Spacing Groundcovers

The nice thing about ground cover is that there are multiple applications for it in a garden: edging and borders, between stepping stones, or erosion control. After the location has been decided, the next questions are what type of groundcover to use and how many. Today we are going to address the “how many” question.

How many groundcovers to plant is determined by the patience of the owner of the garden. If the desire is an instant landscape (not recommended) then the answer is a lot. If you can appreciate watching plants grow and mature over time, you can use  fewer plants and save a couple nickels.

As a general rule of thumb in large plantings I would not plant any ground cover closer than 12” on center. Twelve inches on center is one plant per square foot. This can get very expensive very quick. Most all ground cover planted at twelve inches will fill in very easily in 1-2 growing seasons. Larger plant sizes like a 1 gallon sized plant can be planted at 24-36 inches.

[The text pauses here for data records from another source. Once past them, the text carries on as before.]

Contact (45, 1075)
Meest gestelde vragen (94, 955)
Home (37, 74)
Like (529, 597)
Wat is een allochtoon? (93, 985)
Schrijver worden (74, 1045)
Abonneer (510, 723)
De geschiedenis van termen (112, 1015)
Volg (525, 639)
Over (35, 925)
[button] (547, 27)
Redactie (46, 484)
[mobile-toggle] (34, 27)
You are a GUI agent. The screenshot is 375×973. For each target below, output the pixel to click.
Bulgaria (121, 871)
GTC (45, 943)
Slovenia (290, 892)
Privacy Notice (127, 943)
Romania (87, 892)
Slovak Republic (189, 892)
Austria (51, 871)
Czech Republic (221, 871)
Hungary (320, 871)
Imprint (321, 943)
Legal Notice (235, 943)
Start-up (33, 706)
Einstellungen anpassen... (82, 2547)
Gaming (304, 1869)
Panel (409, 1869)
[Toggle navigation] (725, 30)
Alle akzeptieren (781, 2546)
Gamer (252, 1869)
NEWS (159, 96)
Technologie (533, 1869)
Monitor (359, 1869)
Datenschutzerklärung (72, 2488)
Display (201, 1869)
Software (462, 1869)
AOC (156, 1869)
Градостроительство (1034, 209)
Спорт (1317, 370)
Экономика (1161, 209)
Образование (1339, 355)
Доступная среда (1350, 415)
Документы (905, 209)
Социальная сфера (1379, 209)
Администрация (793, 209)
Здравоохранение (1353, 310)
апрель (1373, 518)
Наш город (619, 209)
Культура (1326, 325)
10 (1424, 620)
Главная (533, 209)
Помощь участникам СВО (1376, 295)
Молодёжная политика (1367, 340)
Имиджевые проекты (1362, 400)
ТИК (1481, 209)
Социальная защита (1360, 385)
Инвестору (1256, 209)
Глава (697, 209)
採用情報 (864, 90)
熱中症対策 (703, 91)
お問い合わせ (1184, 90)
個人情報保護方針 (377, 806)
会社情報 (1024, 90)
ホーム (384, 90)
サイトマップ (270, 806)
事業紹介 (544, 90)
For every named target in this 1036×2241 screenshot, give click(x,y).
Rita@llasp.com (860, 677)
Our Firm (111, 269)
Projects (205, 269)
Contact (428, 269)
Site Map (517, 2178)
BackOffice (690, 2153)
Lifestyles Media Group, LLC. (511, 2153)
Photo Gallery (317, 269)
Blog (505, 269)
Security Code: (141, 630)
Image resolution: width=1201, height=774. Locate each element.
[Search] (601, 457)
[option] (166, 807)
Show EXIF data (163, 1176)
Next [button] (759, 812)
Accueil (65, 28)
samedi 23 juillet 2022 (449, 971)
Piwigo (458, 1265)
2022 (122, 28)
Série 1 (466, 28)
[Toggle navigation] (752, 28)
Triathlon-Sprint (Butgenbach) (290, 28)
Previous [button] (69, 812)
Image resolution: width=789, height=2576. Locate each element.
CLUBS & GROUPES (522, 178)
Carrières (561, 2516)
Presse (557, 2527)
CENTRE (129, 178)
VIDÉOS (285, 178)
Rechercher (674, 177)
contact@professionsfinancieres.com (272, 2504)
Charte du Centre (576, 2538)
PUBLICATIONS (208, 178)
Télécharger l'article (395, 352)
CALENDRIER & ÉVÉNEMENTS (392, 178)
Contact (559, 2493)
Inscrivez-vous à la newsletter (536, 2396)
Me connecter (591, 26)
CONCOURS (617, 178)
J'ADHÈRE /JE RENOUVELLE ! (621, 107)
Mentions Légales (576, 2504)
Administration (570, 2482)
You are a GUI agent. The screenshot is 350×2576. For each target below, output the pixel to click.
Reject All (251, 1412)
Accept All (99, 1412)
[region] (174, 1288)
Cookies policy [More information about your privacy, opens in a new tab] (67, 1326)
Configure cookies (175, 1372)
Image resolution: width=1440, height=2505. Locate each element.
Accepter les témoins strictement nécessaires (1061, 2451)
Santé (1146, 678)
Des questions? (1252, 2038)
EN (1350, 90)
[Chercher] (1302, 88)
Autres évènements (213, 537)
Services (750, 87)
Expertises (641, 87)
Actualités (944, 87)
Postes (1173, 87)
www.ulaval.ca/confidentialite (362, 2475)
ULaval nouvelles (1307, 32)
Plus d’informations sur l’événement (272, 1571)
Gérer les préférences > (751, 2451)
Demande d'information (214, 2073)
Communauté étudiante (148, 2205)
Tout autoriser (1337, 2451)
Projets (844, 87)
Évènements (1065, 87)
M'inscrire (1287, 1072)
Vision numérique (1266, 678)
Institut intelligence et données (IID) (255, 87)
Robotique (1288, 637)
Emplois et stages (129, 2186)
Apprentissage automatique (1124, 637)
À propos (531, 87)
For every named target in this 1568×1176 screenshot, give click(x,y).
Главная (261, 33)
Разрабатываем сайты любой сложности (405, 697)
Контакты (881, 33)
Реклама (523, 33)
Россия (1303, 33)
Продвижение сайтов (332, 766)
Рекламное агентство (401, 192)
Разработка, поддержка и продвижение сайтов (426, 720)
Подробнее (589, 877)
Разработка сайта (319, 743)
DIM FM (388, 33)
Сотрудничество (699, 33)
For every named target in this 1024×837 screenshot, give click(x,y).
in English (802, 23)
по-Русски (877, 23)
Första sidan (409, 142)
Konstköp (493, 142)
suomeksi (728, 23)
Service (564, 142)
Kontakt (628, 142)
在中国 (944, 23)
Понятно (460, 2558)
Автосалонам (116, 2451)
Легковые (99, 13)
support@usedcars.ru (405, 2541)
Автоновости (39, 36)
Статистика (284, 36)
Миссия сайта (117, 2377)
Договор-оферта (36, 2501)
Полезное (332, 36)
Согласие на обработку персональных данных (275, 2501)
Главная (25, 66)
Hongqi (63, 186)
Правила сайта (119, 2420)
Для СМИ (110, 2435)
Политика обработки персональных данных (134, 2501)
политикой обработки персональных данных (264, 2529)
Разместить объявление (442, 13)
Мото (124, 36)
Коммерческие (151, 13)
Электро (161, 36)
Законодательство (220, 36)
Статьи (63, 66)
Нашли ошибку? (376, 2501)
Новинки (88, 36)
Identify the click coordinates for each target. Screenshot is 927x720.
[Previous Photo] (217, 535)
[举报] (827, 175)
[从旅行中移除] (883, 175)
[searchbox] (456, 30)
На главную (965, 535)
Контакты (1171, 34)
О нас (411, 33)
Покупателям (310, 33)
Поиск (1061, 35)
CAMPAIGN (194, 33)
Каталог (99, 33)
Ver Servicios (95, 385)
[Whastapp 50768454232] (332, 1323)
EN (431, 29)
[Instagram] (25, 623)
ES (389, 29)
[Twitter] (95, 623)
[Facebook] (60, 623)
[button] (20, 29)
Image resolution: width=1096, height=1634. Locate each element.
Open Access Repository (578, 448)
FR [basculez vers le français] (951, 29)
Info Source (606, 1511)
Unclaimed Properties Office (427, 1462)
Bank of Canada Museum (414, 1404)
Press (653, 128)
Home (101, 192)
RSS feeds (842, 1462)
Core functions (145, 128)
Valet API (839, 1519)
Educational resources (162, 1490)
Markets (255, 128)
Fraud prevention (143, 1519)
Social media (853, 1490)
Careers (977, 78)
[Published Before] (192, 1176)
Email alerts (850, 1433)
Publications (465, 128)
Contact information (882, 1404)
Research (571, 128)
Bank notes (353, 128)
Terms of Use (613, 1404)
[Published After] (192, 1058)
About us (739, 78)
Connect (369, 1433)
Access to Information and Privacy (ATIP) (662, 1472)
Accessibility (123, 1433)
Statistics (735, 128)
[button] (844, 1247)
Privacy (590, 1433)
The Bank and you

For small areas like in between stepping stones I recommend low mat-forming ground cover. The mat-forming ground cover can be divided into smaller plants to fit awkward spaces and shapes. Spacing is not crucial for this application, just be sure to get plants in to all of the spaces between stones.

Ground cover also works well as weed control, once established. After the initial planting is done, the bare spaces between the plants are susceptible to weeds and weed seeds. Diligent maintenance is important for a weed-free planting. If that sounds like too much work, try a product called Preen. Preen is a pre-emergent weed control, preventing weed seeds from germinating and will not harm the plants you want in your garden.

Lastly, not all ground covers are created equally. Some are much faster growers than others. Avoid the fast growers in borders and edges. Keep in mind that ground cover does exactly that. I suggest starting with a small planting and make sure that you understand what the plant will do before going whole hog and being unhappy with the outcome.